【日経平均】ウクライナも気になり47円安で木曜8連敗

2014年02月27日 20:18

 26日のNYダウは18ドル高。新築住宅販売件数は前月比9.6%増で2008年7月以来の高水準を記録して市場予測も上回り、「大寒波のせい」という言い訳不要の好結果。決算と同時に自社株買いを発表したロウズなど小売関連株の堅調も受け午前は高かったが、午後は「ロシア軍がウクライナ国境付近で軍事演習か?」というキナ臭い話が飛び出し失速してマイナスまで下落。それでも何とかプラスで終えた。27日朝方の為替レートは、ドル円は102円台前半、ユーロ円は140円近辺で前日朝と変わらない水準だった。

 今年に入って木曜日は7連敗の日経平均は31.10円安の14939.87円で始まる。序盤は下落一方でCME先物清算値の14910円へのさや寄せを完了後に14900円を割り、午前9時15分に14844円で下げ止まる。ドル円は20銭ほど円高が進行し、TOPIXは1214まで下げた。だがそこからV字回復して9時台のうちに14900円台を回復。10時30分に上海、香港市場がプラスで始まるとにわかに活気づき、上海が途中でマイナスに転じても11時台には一時前日比プラスにタッチし、前引は9円安の14961円だった。

 後場はプラスで始まり、午後0時35分に15000円にタッチ。1時台にはプラス圏の15000円近辺で安定的に推移し「木曜日初勝利」を期待させるが、TOPIXはマイナスのままのNTねじれ現象で、先物主導で浮いている様相。案の定、長続きはせず1時45分頃から下落が始まりマイナスに転落して2時6分には14900円も割り込んだ。クリミア半島で騒乱が続きロシアがウクライナの政変に介入するのではないかという懸念がずっと根底にあり、ウクライナの通貨フリブナは急落。さらに今夜、イエレンFRB議長の上院での議会証言を控えた様子見ムードも加わった。それでも2時台後半は再び上昇軌道に乗って下げ幅を圧縮。一時は前日終値まであと10円足らずまで迫ったが、大引け直前に再び押し下げられ終値は47.86円安の14923.11円で木曜日は8連敗。日中値幅は171円と比較的小さかった。TOPIXは-8.00の1217.35で日経平均よりも下落幅が大きい。売買高は22億株、売買代金は1兆9778億円で3日連続で2兆円を割る薄商いが続いている。
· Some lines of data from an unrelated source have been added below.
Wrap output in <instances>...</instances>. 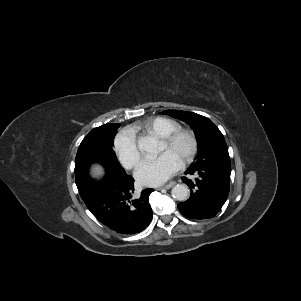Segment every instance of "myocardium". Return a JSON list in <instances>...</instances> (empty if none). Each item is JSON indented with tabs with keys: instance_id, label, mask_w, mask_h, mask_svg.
<instances>
[{
	"instance_id": "1",
	"label": "myocardium",
	"mask_w": 301,
	"mask_h": 301,
	"mask_svg": "<svg viewBox=\"0 0 301 301\" xmlns=\"http://www.w3.org/2000/svg\"><path fill=\"white\" fill-rule=\"evenodd\" d=\"M184 138L189 140L190 148L181 160L183 165L192 162L198 153L199 143L196 133L191 129H178L165 137H161L162 142L168 146H174Z\"/></svg>"
}]
</instances>
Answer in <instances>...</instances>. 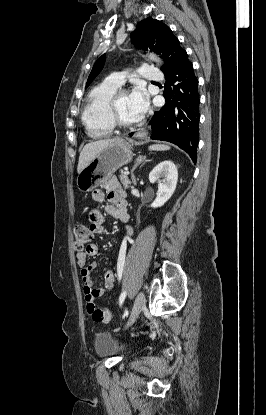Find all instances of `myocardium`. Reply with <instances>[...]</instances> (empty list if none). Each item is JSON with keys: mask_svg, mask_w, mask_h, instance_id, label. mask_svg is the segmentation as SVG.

 値上がり銘柄は440、値下がり銘柄はその3倍に近い1224。業種別騰落率は電気機器、精密機器、医薬品の3業種だけがプラスで、マイナスの30業種で下げ幅が小さいのは輸送用機器、ガラス・土石、ゴム製品など。下げ幅が大きいのは不動産、その他金融、保険、その他製造、銀行、石油・石炭などだった。

 日経平均採用225種はプラス72銘柄、マイナス145銘柄。プラス寄与度1位はファナック<6954>で+11円、2位はアステラス製薬<4503>で+7円。マイナス寄与度1位はファーストリテイリング<9983>で-24円、2位はソフトバンク<9984>で-9円。

 メガバンク3行は全て値下がり率が1.5%を超えたが、新生銀行<8303>は新生フィナンシャルの過払い利息返還損失について日本GEから1750億円の損失補償を受けたと発表し11円高。売買高、値上がり率とも5位。野村HD<8604>は8円安。乗用車8社の1月の海外生産が7ヵ月ぶりに減少した自動車業界は、トヨタ<7203>8円安、ホンダ<7267>6円安、マツダ<7261>2円安など前日終値からあまり大きく動かず。電機は業種別騰落率トップと好調で、前日の主役のパナソニック<6752>は期末配当を8円にすると発表。前期は無配だったが今期は通期13円配当になり、売買高7位、売買代金2位と買われ33円高で5日続伸。NEC<6701>、富士通<6702>はNTTドコモ<9437>とともにスマホ向け半導体の開発から撤退と報じられたが、売買高3位のNECは11円高で3日続伸、同8位の富士通は20円高でともに昨年来高値を更新した。NTTドコモは17円安。アメリカの子会社の従業員を3分の1削減すると報じられたソニー<6758>は7円安でカヤの外だった。